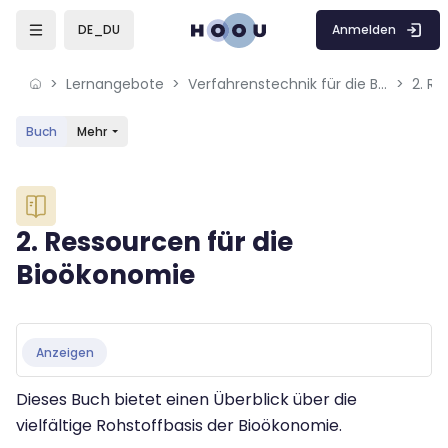
Skip to sidebar navigation menu
Skip to mobile navigation menu
Skip to sidebar hidden blocks
Skip to page footer
Zum Hauptinhalt
Anmelden
DE_DU
Lernangebote
Verfahrenstechnik für die Bioökonomie
2. R
Buch
Mehr
Blöcke
2. Ressourcen für die
Bioökonomie
Blöcke
Abschlussbedingungen
Anzeigen
Dieses Buch bietet einen Überblick über die
vielfältige Rohstoffbasis der Bioökonomie.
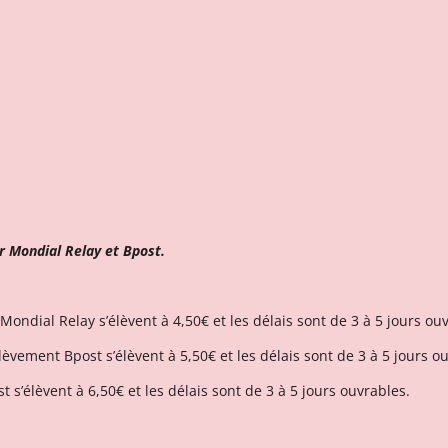
r Mondial Relay et Bpost.
 Mondial Relay s’élèvent à 4,50€ et l
es délais sont de 3 à 5 jours ou
nlèvement Bpost s’élèvent à 5,50€ et les délais sont de 3 à 5 jours o
t s’élèvent à 6,50€ et l
es délais sont de 3 à 5 jours ouvrables.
++++++++
*Description of the task*: Please reproduce, word for word, only the lines from the line that holds "2. Ressourcen für die" through the final line of the entries above, omitting any pictures.

*Solution*:
2. Ressourcen für die
Bioökonomie
Blöcke
Abschlussbedingungen
Anzeigen
Dieses Buch bietet einen Überblick über die
vielfältige Rohstoffbasis der Bioökonomie.
r Mondial Relay et Bpost.
 Mondial Relay s’élèvent à 4,50€ et l
es délais sont de 3 à 5 jours ou
nlèvement Bpost s’élèvent à 5,50€ et les délais sont de 3 à 5 jours o
t s’élèvent à 6,50€ et l
es délais sont de 3 à 5 jours ouvrables.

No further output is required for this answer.